**EXERCISE DETAILS:**
Take the entries below and print, exactly, the stretch from the line containing "Expert Grease Trap" through the line containing "services to help your business stay compliant", both included.

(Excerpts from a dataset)
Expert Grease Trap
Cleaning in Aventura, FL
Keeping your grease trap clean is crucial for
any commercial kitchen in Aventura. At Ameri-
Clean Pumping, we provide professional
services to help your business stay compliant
==
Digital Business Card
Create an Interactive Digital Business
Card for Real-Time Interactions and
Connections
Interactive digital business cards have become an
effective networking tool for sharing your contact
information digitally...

**ANSWER SECTION:**
Expert Grease Trap
Cleaning in Aventura, FL
Keeping your grease trap clean is crucial for
any commercial kitchen in Aventura. At Ameri-
Clean Pumping, we provide professional
services to help your business stay compliant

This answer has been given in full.